● Task brief
Lines holding the string "Owner": copy each one from the listing below.

● Data to use
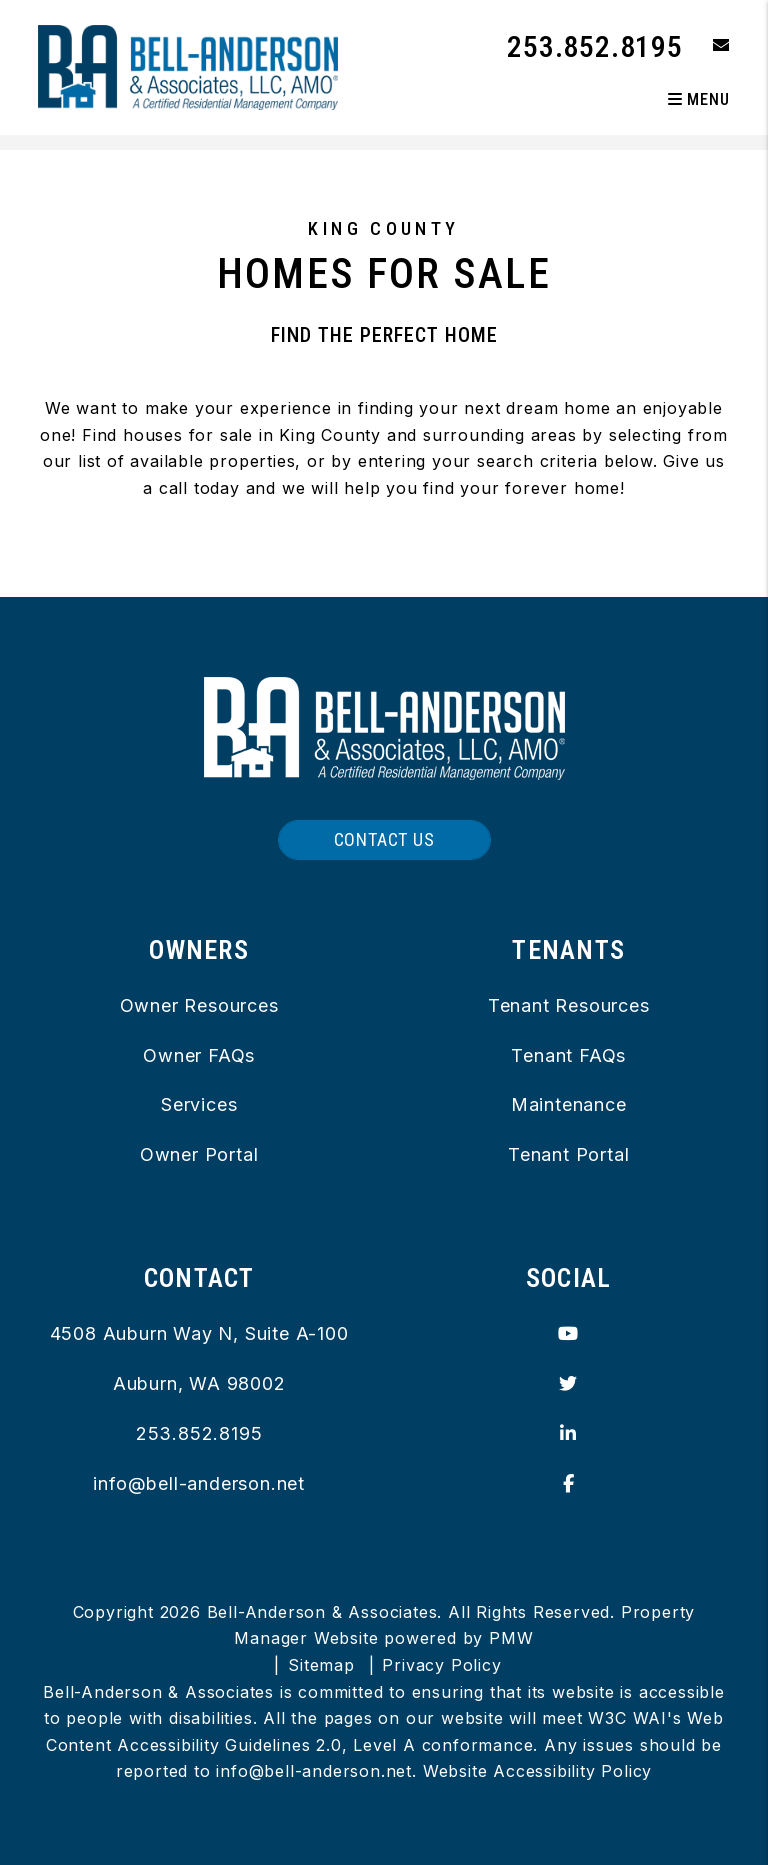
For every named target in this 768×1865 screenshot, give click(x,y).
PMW (511, 1638)
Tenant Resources (569, 1005)
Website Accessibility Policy (537, 1771)
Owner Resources (199, 1005)
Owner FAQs (199, 1055)
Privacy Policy (441, 1665)
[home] (188, 66)
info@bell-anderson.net (199, 1483)
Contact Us (384, 839)
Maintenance (569, 1104)
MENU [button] (699, 99)
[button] (706, 46)
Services (199, 1104)
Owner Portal (199, 1154)
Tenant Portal (568, 1154)
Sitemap (321, 1665)
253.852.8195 (595, 46)
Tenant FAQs (568, 1055)
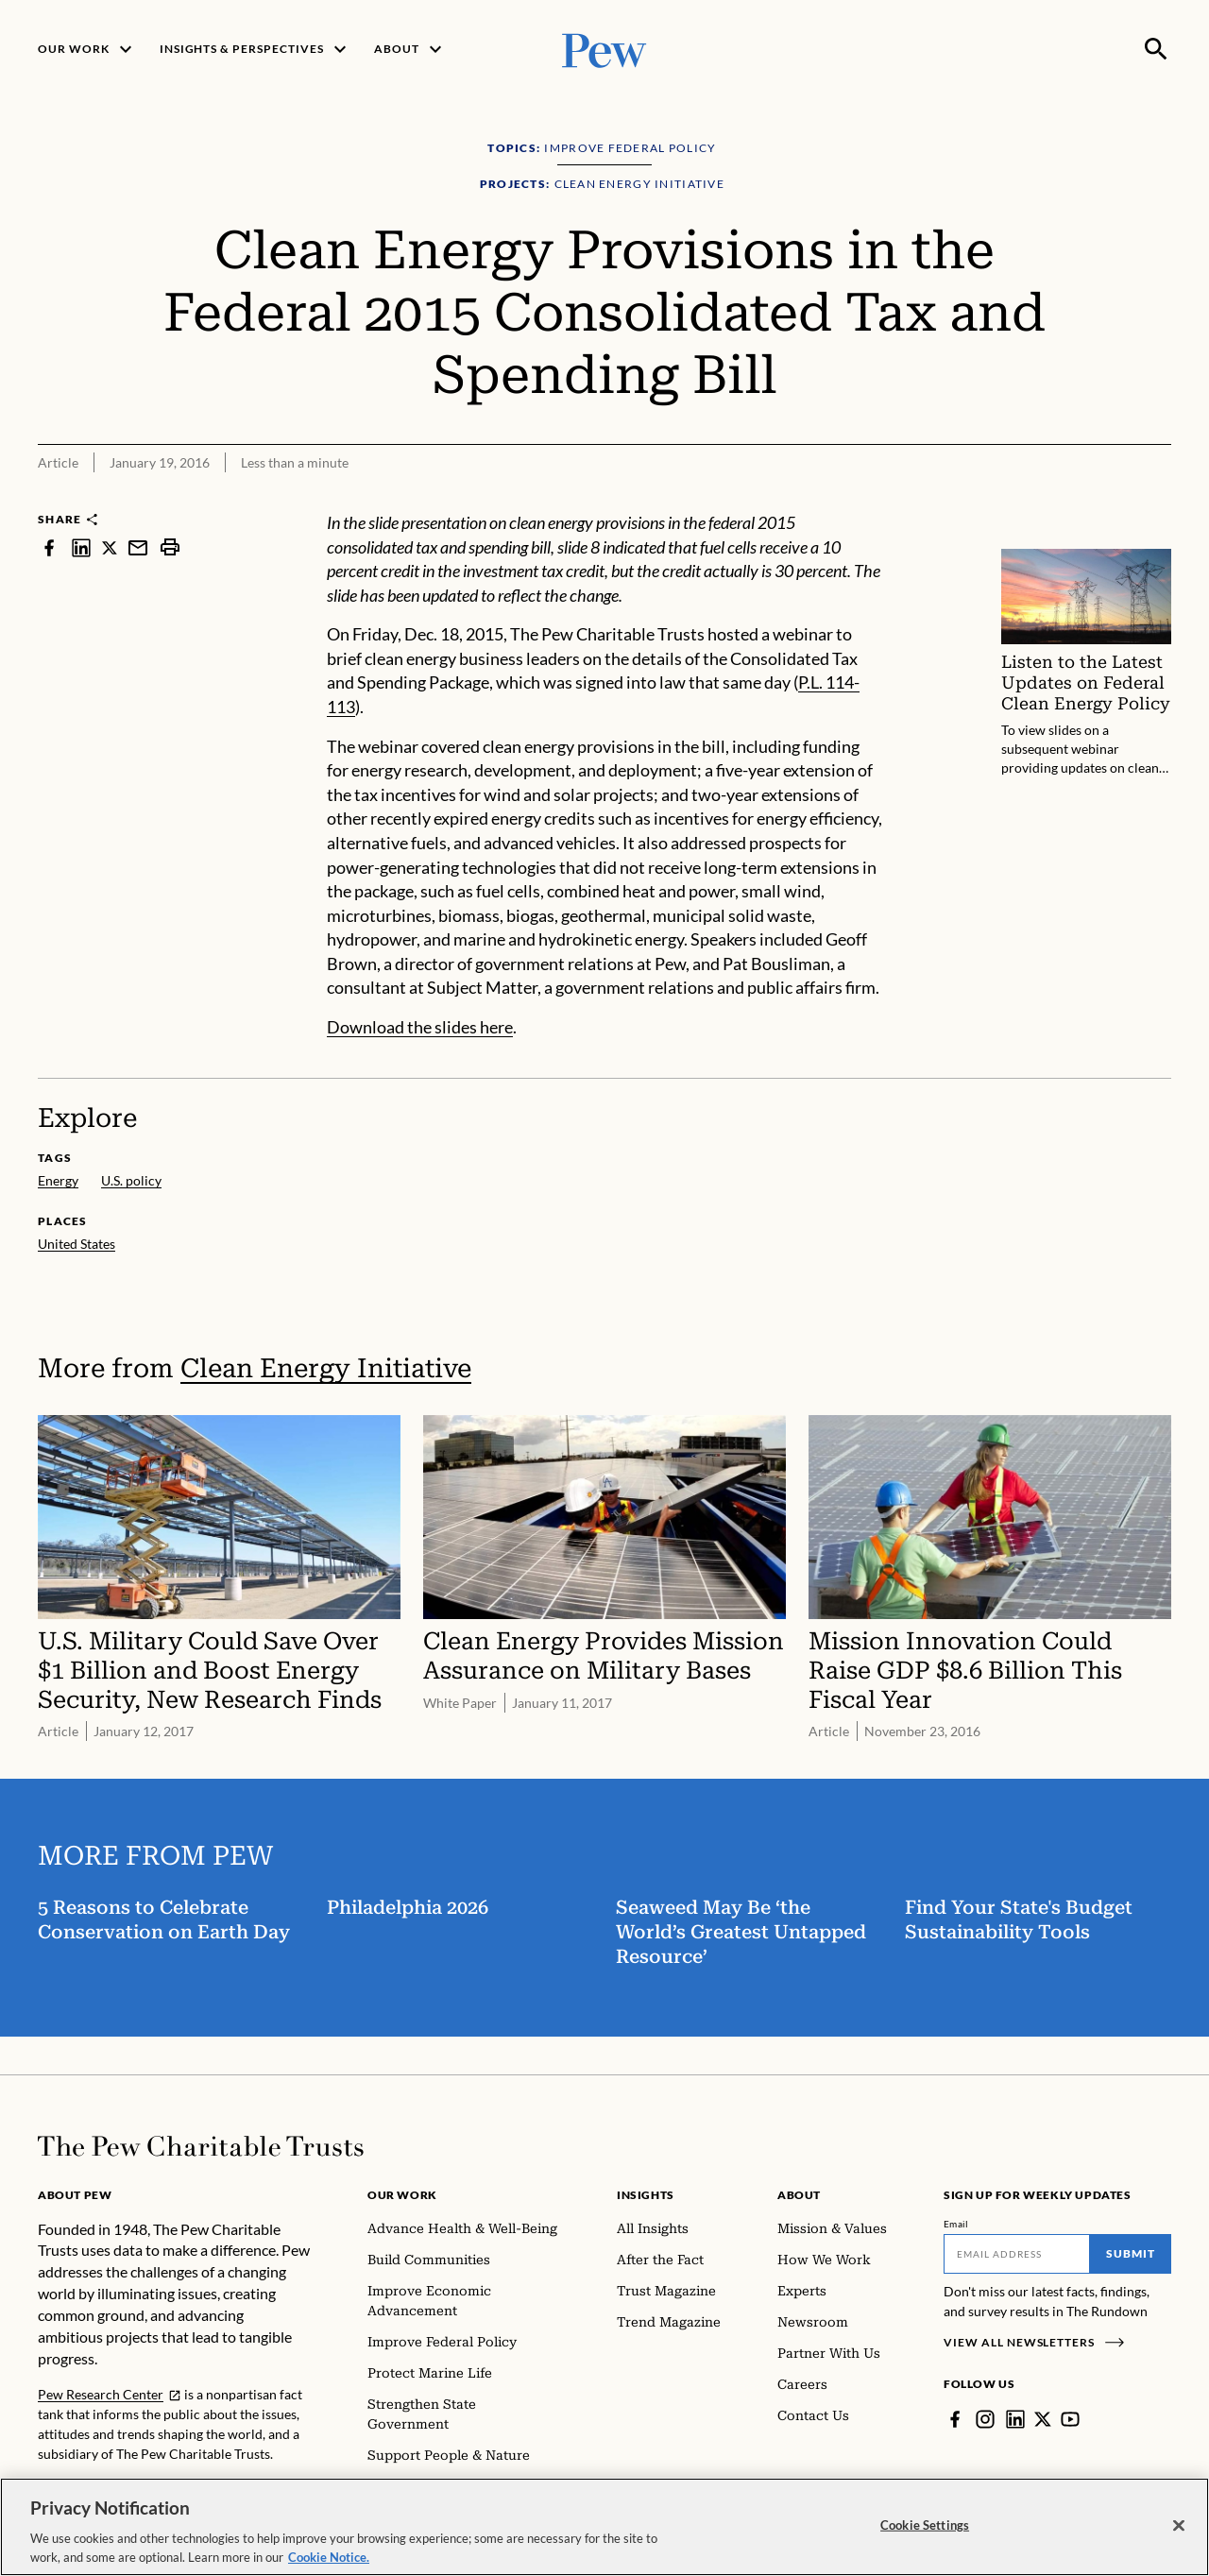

● Solution
Owner Resources (199, 1005)
Owner FAQs (199, 1055)
Owner Portal (199, 1154)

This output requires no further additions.